Garland noted another jurist, Thomas Johnson, abandoned the bench partly over his distaste for circuit riding. (Johnson is considered to hold the record for the shortest tenure at the Supreme Court.) That made “two people who didn’t think serving on the Supreme Court was all that,” Garland said, again to laughter.
Thanks to Garland, the D.C. Circuit has enjoyed its own modern-day, and more modest, version of riding the circuit. Since 2013, the appeals court has made it a habit of holding a special sitting each term at one of the district’s law schools.
After Thursday’s arguments, the chief judge said he revived the tradition with the idea of bringing the court’s work to D.C. residents and students. He noted it’s “not always easy” for law students to go to Washington’s federal courthouse.
Since then, the court has visited all six of the district’s law schools, which also include Howard University, the Catholic University of America, George Washington University, the University of the District of Columbia and American University. Thursday’s visit to Georgetown marked the court’s second time there.

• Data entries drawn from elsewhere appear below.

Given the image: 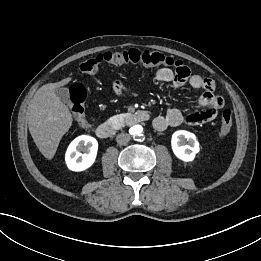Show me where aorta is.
<instances>
[{
	"label": "aorta",
	"mask_w": 261,
	"mask_h": 261,
	"mask_svg": "<svg viewBox=\"0 0 261 261\" xmlns=\"http://www.w3.org/2000/svg\"><path fill=\"white\" fill-rule=\"evenodd\" d=\"M130 132L135 138H140L143 133V127L141 125H134L131 127Z\"/></svg>",
	"instance_id": "1"
}]
</instances>
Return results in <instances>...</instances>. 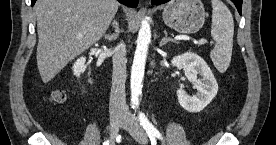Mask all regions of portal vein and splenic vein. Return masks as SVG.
Here are the masks:
<instances>
[{
	"label": "portal vein and splenic vein",
	"mask_w": 276,
	"mask_h": 145,
	"mask_svg": "<svg viewBox=\"0 0 276 145\" xmlns=\"http://www.w3.org/2000/svg\"><path fill=\"white\" fill-rule=\"evenodd\" d=\"M208 43V41L206 40V39H200L199 41H198V44L199 45H205V44H207ZM210 44H212V42H210Z\"/></svg>",
	"instance_id": "obj_1"
}]
</instances>
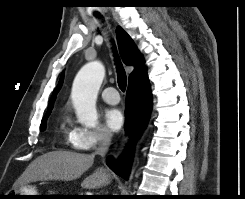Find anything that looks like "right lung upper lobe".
<instances>
[{"label": "right lung upper lobe", "mask_w": 245, "mask_h": 199, "mask_svg": "<svg viewBox=\"0 0 245 199\" xmlns=\"http://www.w3.org/2000/svg\"><path fill=\"white\" fill-rule=\"evenodd\" d=\"M116 34H117L118 47H119V51H120L123 62L128 66L135 67L134 71L129 76L128 85H137V84L148 82V79L146 76V69L143 63V58L140 55L134 42L132 41L130 36L120 26L117 27ZM63 79H64V75L62 73L60 76L59 83L57 87L54 89L52 97L49 101L48 110L45 116L50 115L52 111L57 92L60 90L63 84Z\"/></svg>", "instance_id": "obj_1"}]
</instances>
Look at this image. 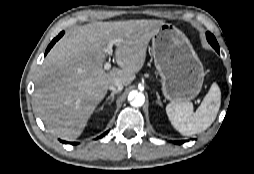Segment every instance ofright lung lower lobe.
I'll use <instances>...</instances> for the list:
<instances>
[{
    "label": "right lung lower lobe",
    "instance_id": "right-lung-lower-lobe-1",
    "mask_svg": "<svg viewBox=\"0 0 254 174\" xmlns=\"http://www.w3.org/2000/svg\"><path fill=\"white\" fill-rule=\"evenodd\" d=\"M64 32H61L56 38H54L52 40V42L49 44L48 48L46 49V52H45V55L49 52V50L52 48V46L55 44V42L57 40H59L62 36H63ZM107 132H105L104 134H102L99 138L103 137ZM61 142H64L61 140ZM65 143V142H64ZM69 144H72V145H76L78 144L77 142H67Z\"/></svg>",
    "mask_w": 254,
    "mask_h": 174
}]
</instances>
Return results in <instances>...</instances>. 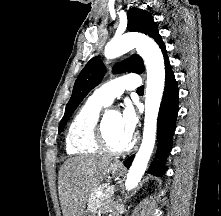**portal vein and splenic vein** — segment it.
Listing matches in <instances>:
<instances>
[{"label": "portal vein and splenic vein", "instance_id": "1", "mask_svg": "<svg viewBox=\"0 0 221 216\" xmlns=\"http://www.w3.org/2000/svg\"><path fill=\"white\" fill-rule=\"evenodd\" d=\"M114 190V186H109L106 188V192H110V191H113Z\"/></svg>", "mask_w": 221, "mask_h": 216}]
</instances>
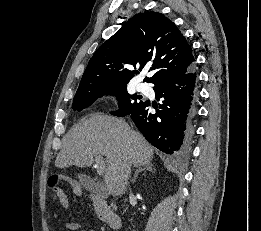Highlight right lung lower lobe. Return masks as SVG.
<instances>
[{
    "instance_id": "1",
    "label": "right lung lower lobe",
    "mask_w": 261,
    "mask_h": 231,
    "mask_svg": "<svg viewBox=\"0 0 261 231\" xmlns=\"http://www.w3.org/2000/svg\"><path fill=\"white\" fill-rule=\"evenodd\" d=\"M197 83L194 66L182 75L160 80L153 88L156 96L163 99L160 109L151 113L153 105L144 101L126 115L153 146L166 154H184L192 135Z\"/></svg>"
}]
</instances>
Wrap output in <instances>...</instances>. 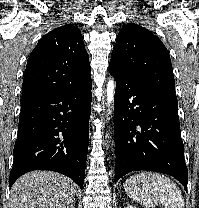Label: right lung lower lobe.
<instances>
[{
    "mask_svg": "<svg viewBox=\"0 0 199 208\" xmlns=\"http://www.w3.org/2000/svg\"><path fill=\"white\" fill-rule=\"evenodd\" d=\"M91 78L81 85L22 101L9 184L33 170L70 177L81 188L89 143Z\"/></svg>",
    "mask_w": 199,
    "mask_h": 208,
    "instance_id": "obj_1",
    "label": "right lung lower lobe"
}]
</instances>
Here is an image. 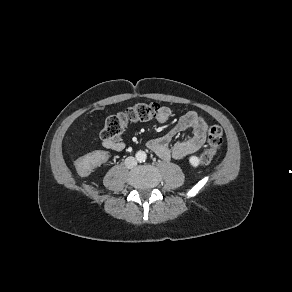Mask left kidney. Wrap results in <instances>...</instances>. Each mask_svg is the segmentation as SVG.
Instances as JSON below:
<instances>
[{"label":"left kidney","mask_w":292,"mask_h":292,"mask_svg":"<svg viewBox=\"0 0 292 292\" xmlns=\"http://www.w3.org/2000/svg\"><path fill=\"white\" fill-rule=\"evenodd\" d=\"M189 163L193 166V167H197L200 164V159L197 156H191L189 158Z\"/></svg>","instance_id":"5707ae66"}]
</instances>
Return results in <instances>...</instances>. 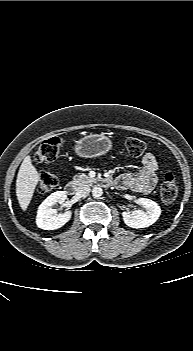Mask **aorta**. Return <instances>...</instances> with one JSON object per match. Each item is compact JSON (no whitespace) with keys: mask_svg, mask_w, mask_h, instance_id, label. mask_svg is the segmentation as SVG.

The first set of arguments Thursday centered around the denial of a man’s bid to withdraw his guilty plea. He was indicted in 2015 on a child pornography charge.
The second case featured UPS Ground Freight Inc.’s legal spat with the National Labor Relations Board over union elections, a case that has drawn interest from business groups.
The judges asked their usual questions from a wooden dais that bore the D.C. Circuit’s seal. They were seated before a rich blue curtain backdrop, instead of the more muted walls at the E. Barrett Prettyman Courthouse.
Only a few feet separated the judges’ dais from the attorneys’ lectern and counsel tables, but the tight quarters didn’t seem to fluster the lawyers.
Garland said a reception with students often follows the special sessions. Judges will mingle with students, though they’ll steer clear of discussing cases.
Georgetown Law Dean William Treanor, who introduced the panel Thursday, said after the event that the school was pleased the D.C. Circuit was back at Georgetown’s campus, where the court’s first special session was held.
He called it a “privilege for students” to see the court’s work there, and noted that admitted students were also touring the campus Thursday. He said he couldn’t “imagine a better introduction to the law” than the morning’s arguments.
The D.C. Circuit isn’t alone in its “circuit riding” reboot. Other federal appeals courts—including the Fourth, Ninth and Fifth circuits—have similarly traveled to law schools.